Work to be completed => Repeat the whole listing below precisely. Omit all pictures.

Provided entries =>
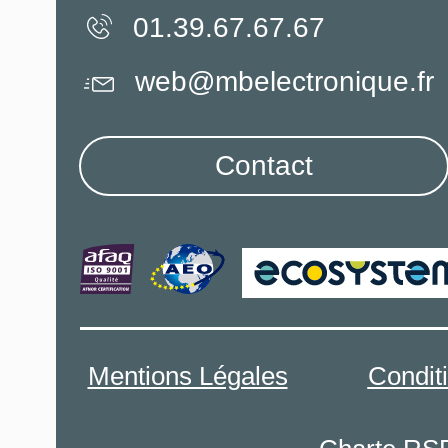
01.39.67.67.67
web@mbelectronique.fr
Contact
Mentions Légales
Condit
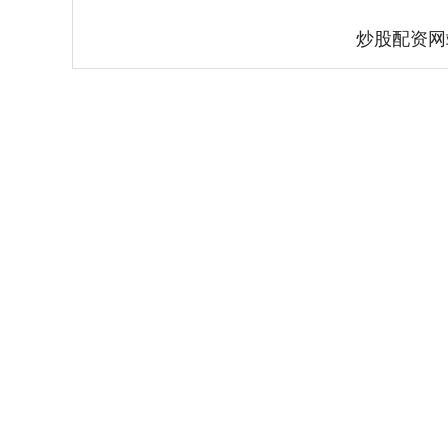
炒股配资网
上证指数
3940.04
.40
2.13%
39.68
1.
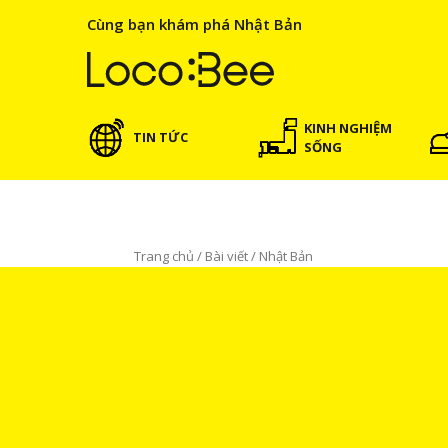
Cùng bạn khám phá Nhật Bản
KINH NGHIỆM
TIN TỨC
SỐNG
Trang chủ
/
Bài viết
/
Nhật Bản
Nhật Bản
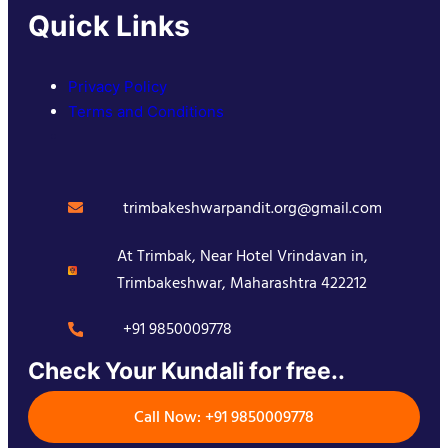
Quick Links
Privacy Policy
Terms and Conditions
trimbakeshwarpandit.org@gmail.com
At Trimbak, Near Hotel Vrindavan in,
Trimbakeshwar, Maharashtra 422212
+91 9850009778
Check Your Kundali for free..
Call Now: +91 9850009778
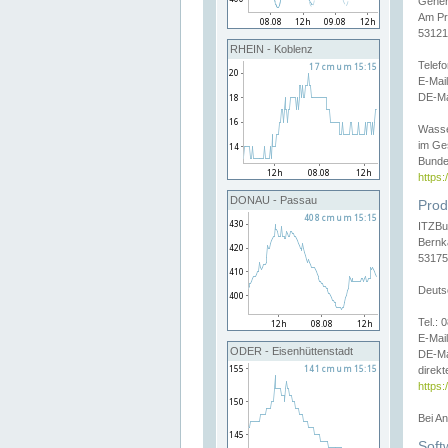
Gener
Am Pr
53121
RHEIN - Koblenz
Telef
E-Mai
DE-Ma
Wasse
im Ge
Bunde
https
DONAU - Passau
Prod
ITZBu
Bernk
53175
Deuts
Tel.:
E-Mail
ODER - Eisenhüttenstadt
DE-Ma
direkt
https:
Bei A
Soft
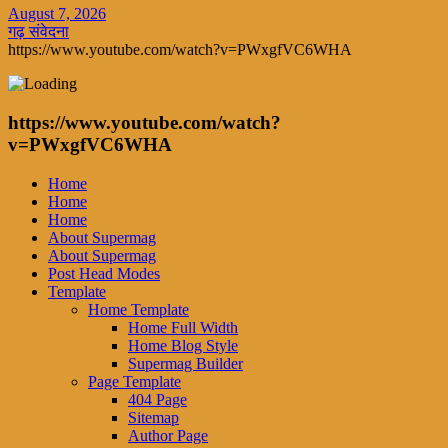
August 7, 2026
गढ़ संवेदना
https://www.youtube.com/watch?v=PWxgfVC6WHA
https://www.youtube.com/watch?
v=PWxgfVC6WHA
Home
Home
Home
About Supermag
About Supermag
Post Head Modes
Template
Home Template
Home Full Width
Home Blog Style
Supermag Builder
Page Template
404 Page
Sitemap
Author Page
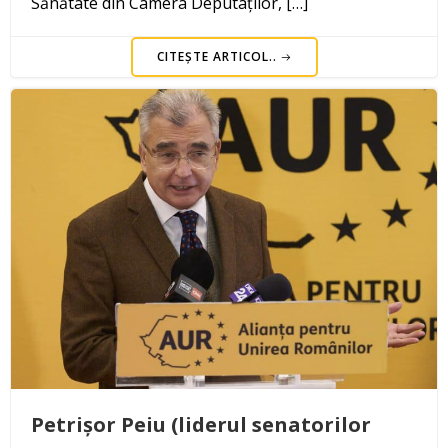
Sănătate din Camera Deputaților, […]
CITEȘTE ARTICOL..
Petrișor Peiu (liderul senatorilor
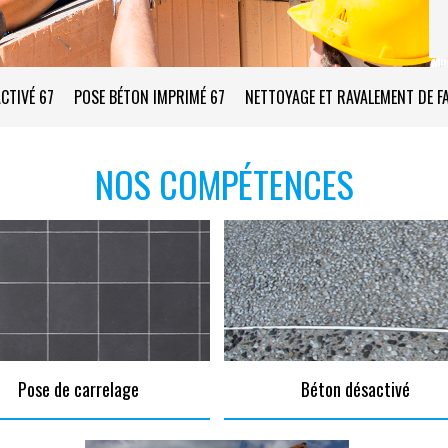
CTIVÉ 67
POSE BÉTON IMPRIMÉ 67
NETTOYAGE ET RAVALEMENT DE F
NOS COMPÉTENCES
Pose de carrelage
Béton désactivé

Answer section =>
01.39.67.67.67
web@mbelectronique.fr
Contact
Mentions Légales
Condit
炒股配资网
上证指数
3940.04
.40
2.13%
39.68
1.
Cùng bạn khám phá Nhật Bản
KINH NGHIỆM
TIN TỨC
SỐNG
Trang chủ
/
Bài viết
/
Nhật Bản
Nhật Bản
Quick Links
Privacy Policy
Terms and Conditions
trimbakeshwarpandit.org@gmail.com
At Trimbak, Near Hotel Vrindavan in,
Trimbakeshwar, Maharashtra 422212
+91 9850009778
Check Your Kundali for free..
Call Now: +91 9850009778
Gener
Am Pr
53121
RHEIN - Koblenz
Telef
E-Mai
DE-Ma
Wasse
im Ge
Bunde
https
DONAU - Passau
Prod
ITZBu
Bernk
53175
Deuts
Tel.:
E-Mail
ODER - Eisenhüttenstadt
DE-Ma
direkt
https:
Bei A
Soft
August 7, 2026
गढ़ संवेदना
https://www.youtube.com/watch?v=PWxgfVC6WHA
https://www.youtube.com/watch?
v=PWxgfVC6WHA
Home
Home
Home
About Supermag
About Supermag
Post Head Modes
Template
Home Template
Home Full Width
Home Blog Style
Supermag Builder
Page Template
404 Page
Sitemap
Author Page
Sănătate din Camera Deputaților, […]
CITEȘTE ARTICOL..
Petrișor Peiu (liderul senatorilor
CTIVÉ 67
POSE BÉTON IMPRIMÉ 67
NETTOYAGE ET RAVALEMENT DE F
NOS COMPÉTENCES
Pose de carrelage
Béton désactivé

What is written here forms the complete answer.